Le silence face aux menaces reçues aujourd’hui par Zineb El Rhazoui comme les accusations portées hier contre Charlie Hebdo légitiment l’idéologie islamiste. Je parlais plus haut du problème interne à l’islam, ça c’est notre problème interne à nous, au sein de notre société démocratique, et j’ajouterais, pour ceux qui se disent de gauche, notre problème au sein de la gauche.
On fait la guerre aux intellectuels qui osent pointer cette complaisance de la gauche…
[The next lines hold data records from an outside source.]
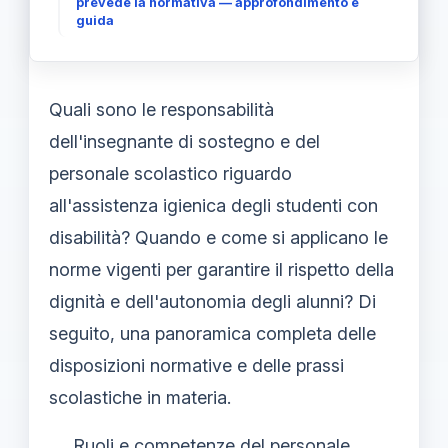
prevede la normativa — approfondimento e
guida
Quali sono le responsabilità
dell'insegnante di sostegno e del
personale scolastico riguardo
all'assistenza igienica degli studenti con
disabilità? Quando e come si applicano le
norme vigenti per garantire il rispetto della
dignità e dell'autonomia degli alunni? Di
seguito, una panoramica completa delle
disposizioni normative e delle prassi
scolastiche in materia.
Ruoli e competenze del personale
On ne trouve pas une telle complaisance qu’à gauche. Elle est très répandue dans toute une partie de la société, généralement d’ailleurs dans des milieux plutôt privilégiés qui n’ont pas l’occasion de subir au quotidien les effets de ce qu’un sociologue comme Mohammed Cherkaoui appelle «l’islamisation de l’islam», c’est-à-dire le réinvestissement fondamentaliste de la religion et des pratiques sociales ou culturelles qui en découlent. Disons que les complaisants sont en général très exigeants sur un certain nombre de valeurs, sur la tolérance religieuse par exemple, tant qu’elle ne les concerne pas, tant qu’elle n’a pas d’effet sur leur propre mode de vie. Ainsi, par exemple, j’avais été frappé en 2013, au moment des manifestations contre le mariage pour tous, par la différence entre la critique, tout à fait justifiée, à l’égard des réactions homophobes venues du catholicisme et le silence, tout aussi injustifié lui, à l’égard des mêmes réactions venues de l’islam. La critique de l’obscurantisme religieux et de la bigoterie ne peut être à géométrie variable si on veut qu’elle soit crédible et efficace.
C’est tout l’enjeu du terme «islamophobie» très souvent utilisé comme outil de disqualification des discours anti-islamistes par tous ceux qui suspendent tout ce à quoi ils prétendent adhérer, souvent bruyamment dans l’espace public (droits de l’Homme, égalité entre hommes et femmes, laïcité, sécularisme, raison critique…) dès qu’il s’agit d’islam et de musulmans.
Laurent Bouvet est professeur de Science politique à l’Université de Versailles-Saint-Quentin-en-Yvelines. Il a publié L’Insécurité culturelle chez Fayard en 2015.